My head was spinning slowly and there
was the dim beginning of physical pain, just about everywhere. I
decided to go out for a walk about, fill the time creatively with
something, maybe take photographs and avoid the weather. Soon I was
wandering on a stony, muddy beach but the dimmed pain was getting
stronger and I felt panicky, coming up like a tropical storm on the
horizon. Quivering as if in anti-gravity boots I stumbled, there was
a warm flush, physical pain gives way to physical weakness. I have
been in a car crash, it happened a few days ago but it was real, only
now, much later am I beginning to feel the shock. Is that me? So
desensitised, so uncoupled from feeling that I take a punch like a
dinosaur. The punch is landed, the blow presses the flesh and
triggers the nerves but the scream and electricity and pain travels
so slowly from the source on the long and winding distance to the
centre a huge portion of time elapses before anything registers. How
can that be? I conclude that I'm wired up in a way that lends it's
self towards the dysfunctional, perhaps it's a gift. It may have
been drugs or witnessed family trauma, years of religion and cod
philosophy, or being nurtured in the best working class hopelessly
emotionally stunted traditions, maybe read too few or the wrong
books, now I'm lost inside myself.
Naturally I contemplated some kind of inner suicide, a
easy way to run away that, in the plan, always has some pleasurable
activity factored in there as a prelude to the final awful ending. A
pleasant golden frame into which the unspeakable act is conveniently
placed. These are generally complex, warm and foreign activities,
like a holiday but with an end that's the end. They've been rolled
around and developed over years, thumbed like some business
contingency plan written when there was a staff surplus and a big box
had to be ticked. They follow the “Star is Born” model (the black
and white version) and promise the dreamer a suitable and almost
dignified conclusion, “shaking off futility or just punishing
somebody”, so that's about it for that. The experience is like
visiting a parking lot but not being able to find your car so you
have to shuffle to the exit and rely on public transport or make a
quick phone call to be rescued by a family member. It's an
embarrassing audition and rehearsal sequence that will not lead to a
performance but the script remains familiar and well thumbed over
before it's finally filed away.
Once I'd stopped trembling from the
most likely age related stumble I felt better, strangely the sun came
out and I started taking badly composed flimsy photographs and
fiddling with the phone.
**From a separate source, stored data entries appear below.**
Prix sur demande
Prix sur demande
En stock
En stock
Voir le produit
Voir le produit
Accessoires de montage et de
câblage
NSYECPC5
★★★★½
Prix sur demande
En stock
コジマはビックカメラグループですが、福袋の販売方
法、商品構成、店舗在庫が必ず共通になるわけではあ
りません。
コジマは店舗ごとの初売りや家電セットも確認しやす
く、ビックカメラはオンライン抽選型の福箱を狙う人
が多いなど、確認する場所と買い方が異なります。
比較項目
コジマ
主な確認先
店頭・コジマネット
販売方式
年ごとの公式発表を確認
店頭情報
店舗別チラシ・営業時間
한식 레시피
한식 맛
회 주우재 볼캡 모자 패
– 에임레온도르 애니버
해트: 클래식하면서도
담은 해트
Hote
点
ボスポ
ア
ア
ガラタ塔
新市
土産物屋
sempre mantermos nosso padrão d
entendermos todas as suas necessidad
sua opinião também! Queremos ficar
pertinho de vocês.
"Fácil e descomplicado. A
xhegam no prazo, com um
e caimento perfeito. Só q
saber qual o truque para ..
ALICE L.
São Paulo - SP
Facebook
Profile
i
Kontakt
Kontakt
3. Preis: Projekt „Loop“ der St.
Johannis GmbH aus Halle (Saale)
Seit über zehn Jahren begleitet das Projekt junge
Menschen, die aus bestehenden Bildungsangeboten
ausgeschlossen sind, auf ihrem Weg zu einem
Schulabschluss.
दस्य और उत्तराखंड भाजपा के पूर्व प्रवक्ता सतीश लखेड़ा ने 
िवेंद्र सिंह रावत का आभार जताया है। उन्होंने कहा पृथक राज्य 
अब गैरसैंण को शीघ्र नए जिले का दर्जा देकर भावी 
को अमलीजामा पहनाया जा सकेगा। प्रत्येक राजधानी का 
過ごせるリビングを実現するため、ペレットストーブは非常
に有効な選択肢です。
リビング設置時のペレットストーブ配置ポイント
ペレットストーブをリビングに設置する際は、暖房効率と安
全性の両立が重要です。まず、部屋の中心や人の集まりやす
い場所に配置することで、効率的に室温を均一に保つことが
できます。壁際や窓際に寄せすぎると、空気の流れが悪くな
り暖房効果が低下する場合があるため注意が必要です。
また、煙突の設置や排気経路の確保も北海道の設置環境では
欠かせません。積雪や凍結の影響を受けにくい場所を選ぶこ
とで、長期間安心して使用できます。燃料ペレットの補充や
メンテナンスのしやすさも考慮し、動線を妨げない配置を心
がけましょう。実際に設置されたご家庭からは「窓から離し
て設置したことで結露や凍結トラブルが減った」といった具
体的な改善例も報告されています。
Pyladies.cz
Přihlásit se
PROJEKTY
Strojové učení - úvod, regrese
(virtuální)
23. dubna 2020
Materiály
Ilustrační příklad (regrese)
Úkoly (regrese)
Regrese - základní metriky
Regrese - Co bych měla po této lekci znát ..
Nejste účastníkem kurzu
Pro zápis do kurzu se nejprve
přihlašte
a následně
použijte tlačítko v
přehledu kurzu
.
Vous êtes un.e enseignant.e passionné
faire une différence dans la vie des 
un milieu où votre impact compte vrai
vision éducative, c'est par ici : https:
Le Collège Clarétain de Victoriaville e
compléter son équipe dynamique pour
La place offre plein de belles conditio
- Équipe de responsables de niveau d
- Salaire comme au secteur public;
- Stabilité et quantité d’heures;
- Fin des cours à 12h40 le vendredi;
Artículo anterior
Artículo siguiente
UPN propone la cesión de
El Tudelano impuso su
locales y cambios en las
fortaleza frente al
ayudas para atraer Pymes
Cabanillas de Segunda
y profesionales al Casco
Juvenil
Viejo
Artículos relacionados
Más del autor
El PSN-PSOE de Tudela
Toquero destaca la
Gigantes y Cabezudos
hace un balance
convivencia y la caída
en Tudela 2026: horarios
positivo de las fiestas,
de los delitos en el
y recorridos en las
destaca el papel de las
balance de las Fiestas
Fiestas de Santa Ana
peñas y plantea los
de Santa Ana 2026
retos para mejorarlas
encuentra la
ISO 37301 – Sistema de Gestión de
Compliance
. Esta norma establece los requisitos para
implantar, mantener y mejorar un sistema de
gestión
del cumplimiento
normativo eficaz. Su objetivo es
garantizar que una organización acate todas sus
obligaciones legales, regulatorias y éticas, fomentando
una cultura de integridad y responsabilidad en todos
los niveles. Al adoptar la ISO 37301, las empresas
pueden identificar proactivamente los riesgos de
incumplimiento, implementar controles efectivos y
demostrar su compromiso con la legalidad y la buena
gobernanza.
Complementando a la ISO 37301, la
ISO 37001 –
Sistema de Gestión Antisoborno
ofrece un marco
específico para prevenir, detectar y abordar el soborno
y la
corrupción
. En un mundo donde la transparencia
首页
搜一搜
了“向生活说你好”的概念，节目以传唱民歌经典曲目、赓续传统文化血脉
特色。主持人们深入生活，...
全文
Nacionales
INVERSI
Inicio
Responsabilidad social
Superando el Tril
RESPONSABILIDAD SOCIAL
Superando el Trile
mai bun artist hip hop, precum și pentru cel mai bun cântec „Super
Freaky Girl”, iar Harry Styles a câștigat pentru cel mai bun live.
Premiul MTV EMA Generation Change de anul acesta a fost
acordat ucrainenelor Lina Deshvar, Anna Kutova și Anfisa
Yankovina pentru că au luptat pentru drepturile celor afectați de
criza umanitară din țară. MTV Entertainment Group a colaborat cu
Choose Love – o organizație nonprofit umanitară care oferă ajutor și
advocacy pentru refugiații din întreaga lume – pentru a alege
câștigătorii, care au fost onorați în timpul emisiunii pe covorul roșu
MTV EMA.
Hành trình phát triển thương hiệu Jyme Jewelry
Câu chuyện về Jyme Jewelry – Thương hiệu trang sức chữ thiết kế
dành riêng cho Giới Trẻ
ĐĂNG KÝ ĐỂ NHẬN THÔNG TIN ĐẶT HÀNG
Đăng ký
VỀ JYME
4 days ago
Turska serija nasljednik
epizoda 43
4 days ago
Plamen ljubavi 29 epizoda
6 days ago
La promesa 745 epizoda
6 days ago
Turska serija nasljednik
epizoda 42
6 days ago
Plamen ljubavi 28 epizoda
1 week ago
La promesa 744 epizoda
It was a useful distraction but I still felt
that illicit urge to run, like I was walking around with a target
across my chest. I responded as per normal, turned my back on sunny
highways and ideal quiet airports and went home. I self harmed with a
packet of plain crisps in the kitchen, they seemed extra oily and
greasy. This helped my inner loathing just a bit. Then I flopped, the
couch conveniently caught me.
I don't know where stuff comes from.
Perhaps I should make honest lists or fill notebooks. Here I am and
I've no idea where I'm going. Life's directions has become caught up
in flotsam and jetsam theories and methodology. Like yellow bath
ducks or ping pong balls thrown onto the tides and now circulating
around the globe, probably in the Pacific Ocean by now.